### Work order
Give back exactly the lines of the data below, starting with the line that has "力弘扬伟大建党精神和红船精神，践" and going on through the line that has "2024年浙江省专升本考试大纲".

::: Extracted entries :::

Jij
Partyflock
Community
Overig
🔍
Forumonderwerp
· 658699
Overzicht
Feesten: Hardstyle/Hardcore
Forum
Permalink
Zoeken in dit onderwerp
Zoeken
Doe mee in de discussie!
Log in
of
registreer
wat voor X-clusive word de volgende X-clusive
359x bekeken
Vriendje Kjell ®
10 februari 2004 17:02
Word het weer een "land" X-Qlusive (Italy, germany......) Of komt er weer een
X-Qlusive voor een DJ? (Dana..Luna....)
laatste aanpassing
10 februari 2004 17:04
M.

:::
::: Extracted entries :::

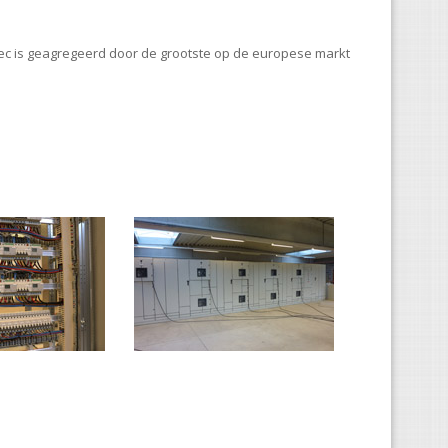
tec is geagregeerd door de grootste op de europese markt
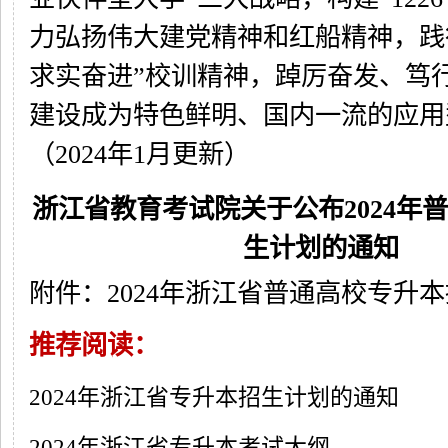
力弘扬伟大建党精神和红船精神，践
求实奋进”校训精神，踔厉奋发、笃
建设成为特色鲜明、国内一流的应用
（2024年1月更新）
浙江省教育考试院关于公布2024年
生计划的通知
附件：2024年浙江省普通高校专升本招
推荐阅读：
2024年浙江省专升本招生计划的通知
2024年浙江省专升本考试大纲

:::
::: Extracted entries :::

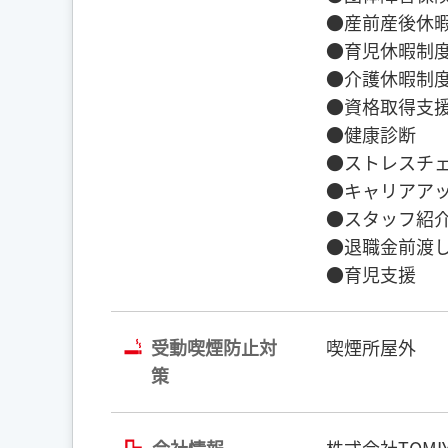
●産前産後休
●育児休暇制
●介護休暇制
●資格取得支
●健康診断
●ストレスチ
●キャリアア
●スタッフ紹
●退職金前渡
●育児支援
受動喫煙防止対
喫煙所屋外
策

:::

### Solution below
力弘扬伟大建党精神和红船精神，践
求实奋进”校训精神，踔厉奋发、笃
建设成为特色鲜明、国内一流的应用
（2024年1月更新）
浙江省教育考试院关于公布2024年
生计划的通知
附件：2024年浙江省普通高校专升本招
推荐阅读：
2024年浙江省专升本招生计划的通知
2024年浙江省专升本考试大纲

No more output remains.